Identifying and Evaluating

  • Memory Injected Modules – CyberStash FDdddA uses memory un-mapping techniques to export memory objects for offline retention and analysis
  • Process Manipulation (such as function Hooks, inline modifications/patching, etc.)
  • Operating System Manipulation (including list modifications, hidden processes, direct kernel object manipulation)

Enumerating and Evaluating Persistence Mechanisms

  • Cronjobs
  • Registry autostarts/triggers
  • DLL hijacking
  • WMI Events
  • Boot process redirection
  • Watchdog processes, etc.

Auditing

  • All privileged user accounts (e.g. ID rogue local administrator accounts)
  • Legitimate remote administration services such as
  • Shimcache and Amcache
  • Cmd
  • Powershell
  • NetSH
  • SSH, RDP, VNC
  • PSExec
  • Tunnels
  • WMI

Comparasion Of Functionality

When evaluating FDA and EDR based solutions based on functions and the capabilities delivered, it rapidly becomes clear what the two approaches offer, and one clearly stands out – Forensic Depth Analysis.

Use Cases For Post-Breach Forensic Depth Compromise Assessment Service

The CyberStash Post-Breach Forensic Depth Compromise Assessment Service, provides an independent audit of your IT assets to ascertain whether any business systems are currently breached. ‘Independent’, not only because we are an external 3rd-party, who is carrying out the assessment, but because of the methods we use to conduct the assessment is completely independent of the existing toolsets used within your environment to detect threats.
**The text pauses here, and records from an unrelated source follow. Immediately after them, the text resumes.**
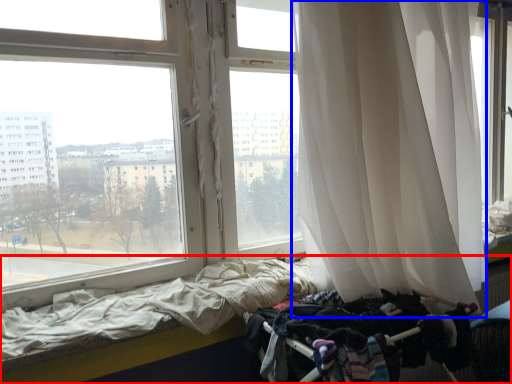 Question: Which object is closer to the camera taking this photo, bed (highlighted by a red box) or curtain (highlighted by a blue box)?

Choices:
 (A) bed
 (B) curtain

Answer: (B) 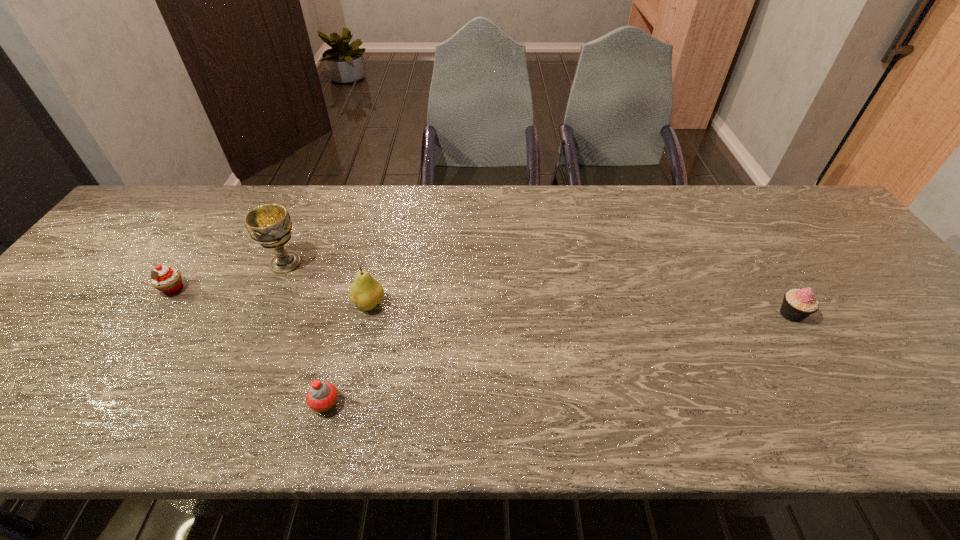 Where is `blank space located on the front of the fourth shortest object`? blank space located on the front of the fourth shortest object is located at coordinates (348, 400).

Identify the location of vacant space located 0.130m on the left of the rightmost object. (723, 314).

You are a GUI agent. You are given a task and a screenshot of the screen. Output one action in this format:
    pyautogui.click(x=<x>, y=<y>)
    Task: Click on the vacant space located 0.290m on the front of the farthest cupcake
    
    Given the screenshot: What is the action you would take?
    tap(97, 406)

Identify the location of vacant position located 0.050m on the left of the nearest cupcake. (286, 404).

Where is `object that is at the near edge`? object that is at the near edge is located at coordinates (322, 396).

In the image, there is a desktop. Where is `free space at the far edge`? free space at the far edge is located at coordinates (496, 221).

Identify the location of vacant space at the near edge of the desktop. Image resolution: width=960 pixels, height=540 pixels. point(786,424).

Where is `free space at the left edge`? The width and height of the screenshot is (960, 540). free space at the left edge is located at coordinates (65, 314).

Identify the location of free space at the far left corner of the desktop. (145, 227).

You are a GUI agent. You are given a task and a screenshot of the screen. Output one action in this format:
    pyautogui.click(x=<x>, y=<y>)
    Task: Click on the vacant point at the far right corner
    This screenshot has height=540, width=960.
    Given the screenshot: What is the action you would take?
    pyautogui.click(x=780, y=201) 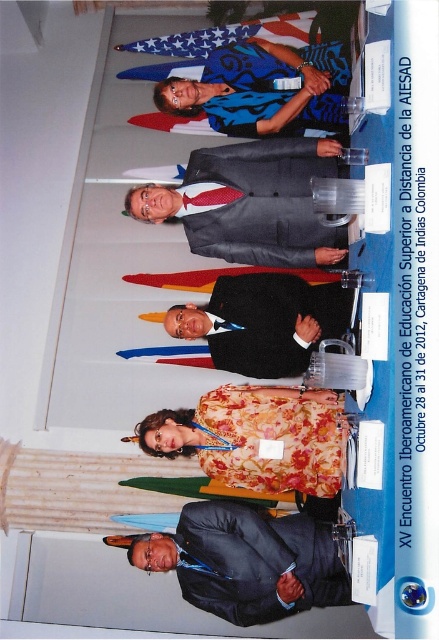 Based on the scene description, where is the dark gray suit at lower center located in the image?

The dark gray suit at lower center is located at point (244, 561) in the image.

You are a photographer at the event and need to adjust the lighting for a closeup shot of the black suit at center and shiny red tie at center. The camera requires a minimum distance of 50 centimeters between the two objects to focus properly. Can you proceed with the current setup?

The black suit at center is 53.83 centimeters away from the shiny red tie at center, which exceeds the minimum required distance of 50 centimeters. Therefore, the camera can focus properly, and you can proceed with the current setup.

You are standing in the conference hall at the XV Encuentro Iberoamericano de Educational Superior a Distancia de la AIESAD. You want to place a 7.5 feet wide banner between the camera and the point at coordinates point (x=182, y=568). Will the banner fit without overlapping the point?

The distance from the camera to the point is 8.24 feet, and the banner is 7.5 feet wide. Since the banner is shorter than the distance, it can be placed between the camera and the point without overlapping. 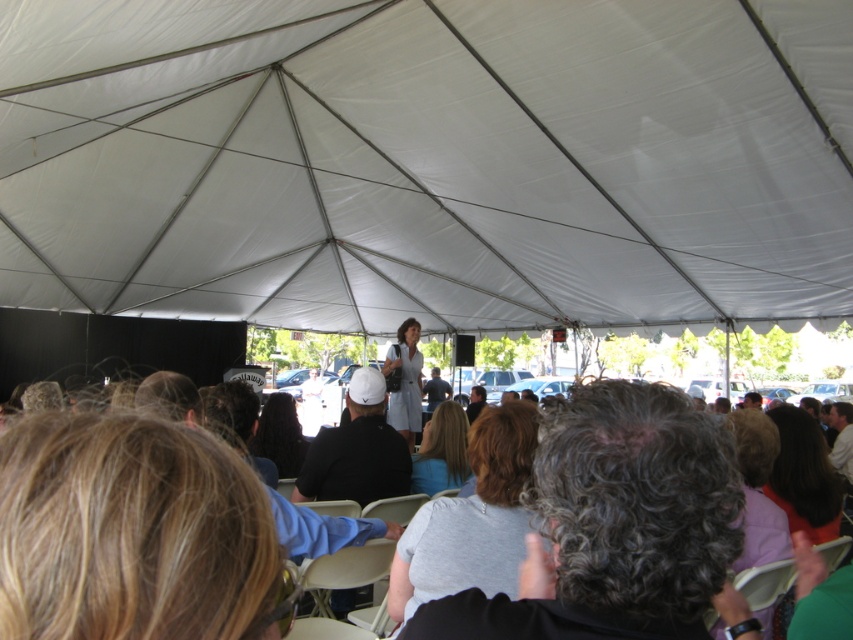 Question: Among these points, which one is nearest to the camera?

Choices:
 (A) (233, 237)
 (B) (312, 496)

Answer: (B)

Question: Does white matte baseball cap at center have a greater width compared to matte gray dress at center?

Choices:
 (A) no
 (B) yes

Answer: (B)

Question: Which point is closer to the camera?

Choices:
 (A) white fabric canopy at center
 (B) gray fabric chairs at center

Answer: (B)

Question: Among these points, which one is nearest to the camera?

Choices:
 (A) (258, 634)
 (B) (618, 248)
 (C) (380, 497)

Answer: (A)

Question: Is white matte baseball cap at center smaller than matte gray dress at center?

Choices:
 (A) yes
 (B) no

Answer: (A)

Question: Can you confirm if white matte baseball cap at center is wider than matte gray dress at center?

Choices:
 (A) yes
 (B) no

Answer: (A) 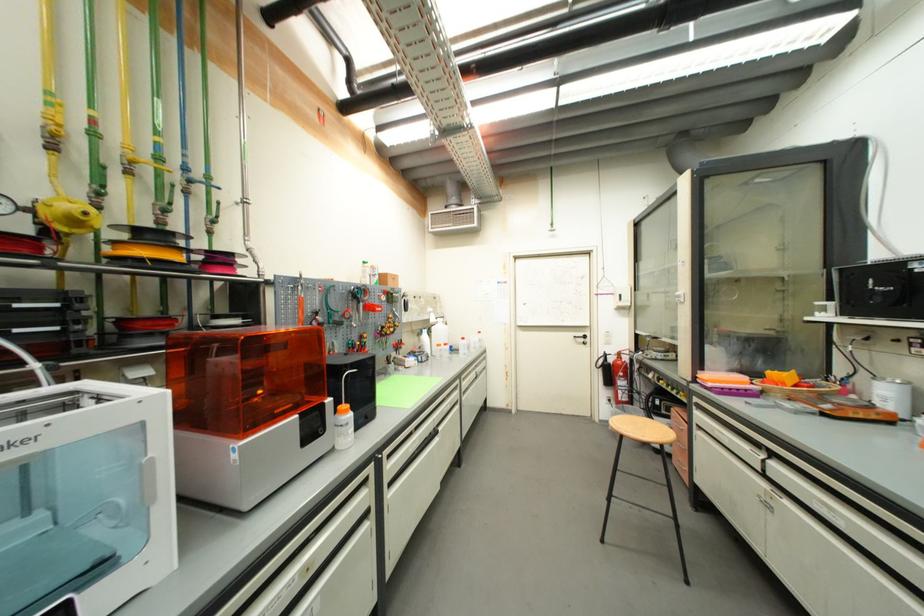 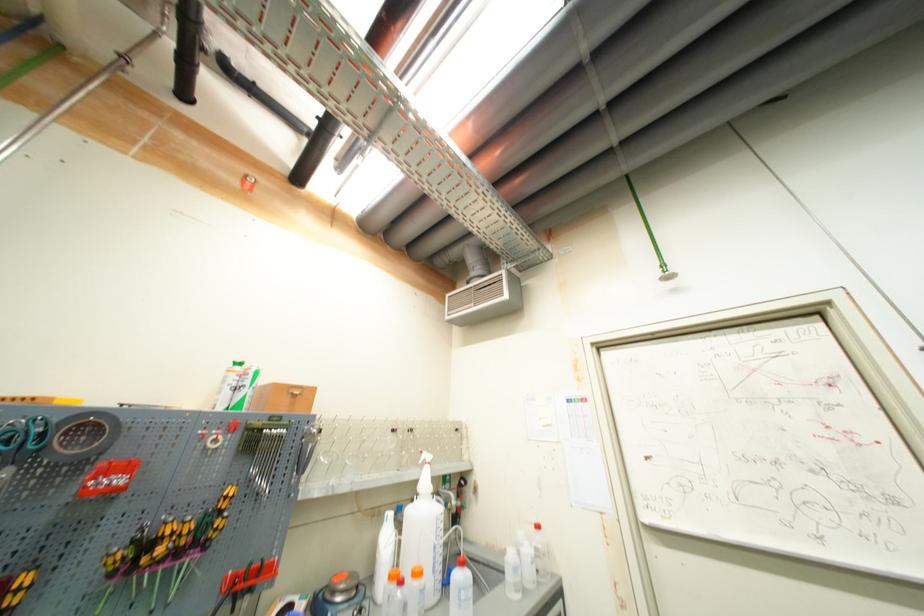 Find the pixel in the second image that matches (x=327, y=120) in the first image.

(253, 185) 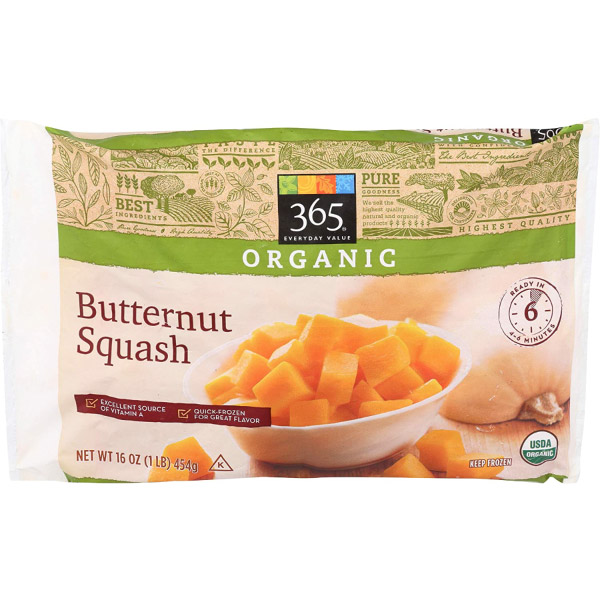 Locate an element on the screen. The image size is (600, 600). white bowl is located at coordinates (355, 446). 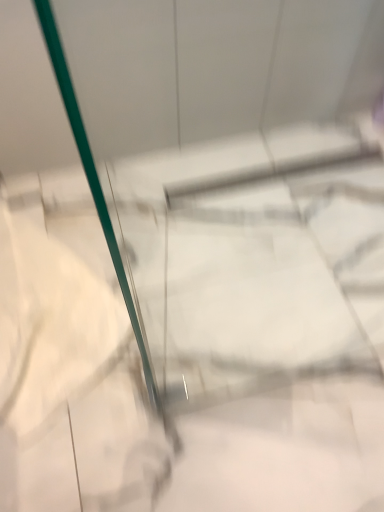 Find the location of `white matte fabric at lower left`. white matte fabric at lower left is located at coordinates (70, 374).

What do you see at coordinates (70, 374) in the screenshot? This screenshot has width=384, height=512. I see `white matte fabric at lower left` at bounding box center [70, 374].

Locate an element on the screen. white matte fabric at lower left is located at coordinates (70, 374). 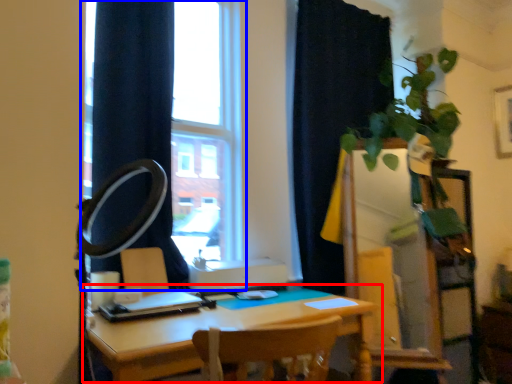 Question: Which of the following is the farthest to the observer, table (highlighted by a red box) or window (highlighted by a blue box)?

Choices:
 (A) table
 (B) window

Answer: (B) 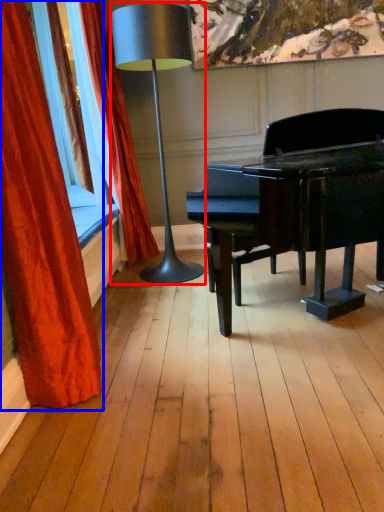 Question: Which of the following is the closest to the observer, lamp (highlighted by a red box) or curtain (highlighted by a blue box)?

Choices:
 (A) lamp
 (B) curtain

Answer: (B) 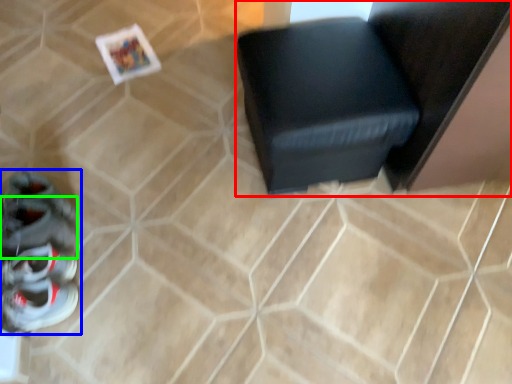 Question: Based on their relative distances, which object is nearer to furniture (highlighted by a red box)? Choose from footwear (highlighted by a blue box) and shoe (highlighted by a green box).

Choices:
 (A) footwear
 (B) shoe

Answer: (A) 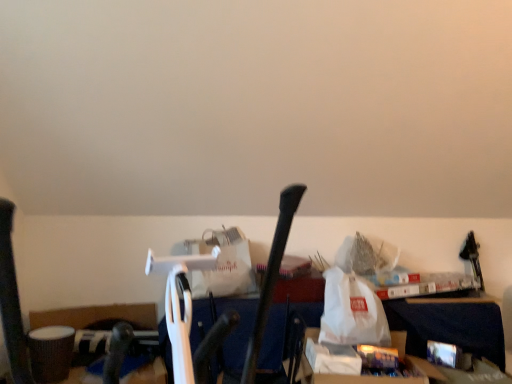 Describe the element at coordinates (353, 298) in the screenshot. This screenshot has width=512, height=384. I see `white plastic bag at center` at that location.

What is the approximate width of white plastic bag at center?

white plastic bag at center is 29.90 centimeters in width.

Where is `white plastic bag at center`? This screenshot has height=384, width=512. white plastic bag at center is located at coordinates (353, 298).

At what (x,y) coordinates should I click in order to perform the action: click on white plastic bag at center. Please return your answer as a coordinate pair (x, y). The image size is (512, 384). Looking at the image, I should click on (353, 298). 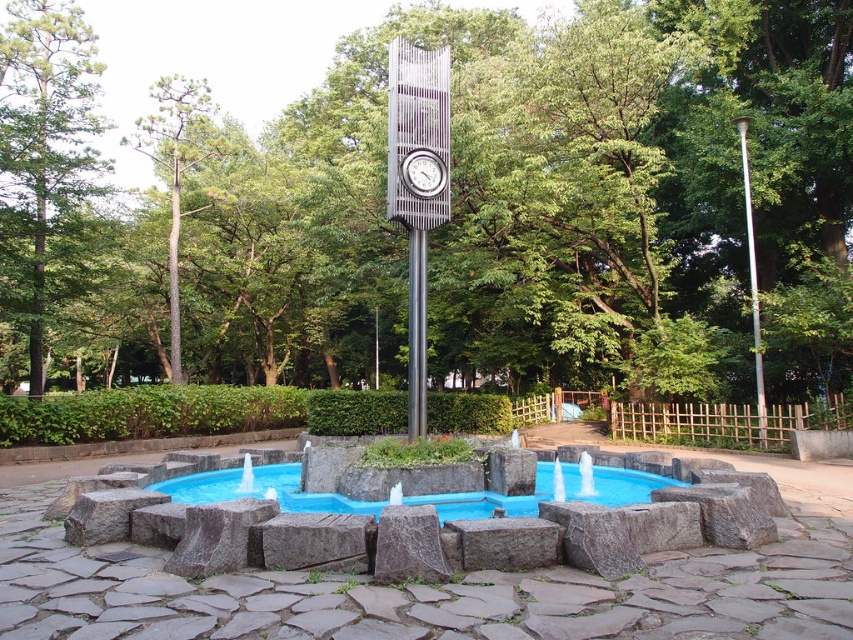 Question: Is the position of blue granite pool at center more distant than that of silver metallic pole at upper right?

Choices:
 (A) no
 (B) yes

Answer: (A)

Question: Which is nearer to the silver metallic pole at upper right?

Choices:
 (A) metallic pole at center
 (B) blue granite pool at center
 (C) metallic clock at center

Answer: (A)

Question: Observing the image, what is the correct spatial positioning of green leafy tree at left in reference to green rough bark tree at left?

Choices:
 (A) below
 (B) above

Answer: (A)

Question: Which object is positioned closest to the green leafy tree at center?

Choices:
 (A) blue granite pool at center
 (B) green leafy tree at left
 (C) metallic clock at center

Answer: (B)

Question: Does green leafy tree at left have a lesser width compared to blue granite pool at center?

Choices:
 (A) yes
 (B) no

Answer: (B)

Question: Which object appears closest to the camera in this image?

Choices:
 (A) metallic pole at center
 (B) metallic clock at center
 (C) green leafy tree at left
 (D) silver metallic pole at upper right

Answer: (A) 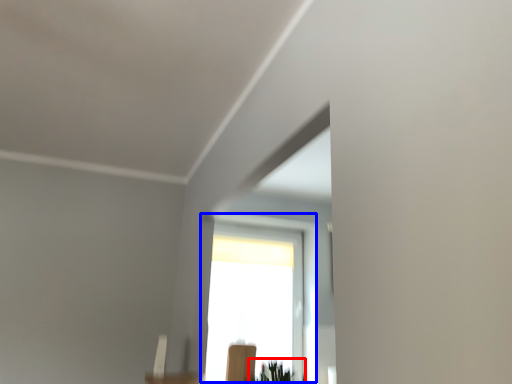 Question: Which object is further to the camera taking this photo, plant (highlighted by a red box) or window (highlighted by a blue box)?

Choices:
 (A) plant
 (B) window

Answer: (B) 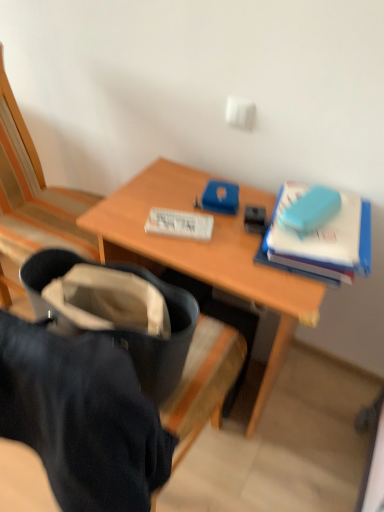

Namely, we use Forensic Depth Analysis (FDA).

The use cases for conducting Compromise Assessments are:

  • Independently verify the current security posture of your IT environment.
  • Detect and respond to advanced cyber breaches that have circumvented your existing controls.
  • Following a cyber incident, validate that all human adversaries, backdoors and malware have been completely cleaned out.
  • Build resilience by controlling dwell-time, reducing risk and maintaining compliance.
  • Provide cyber assurance to business stakeholders to reinstate their trust and confidence in the IT environment.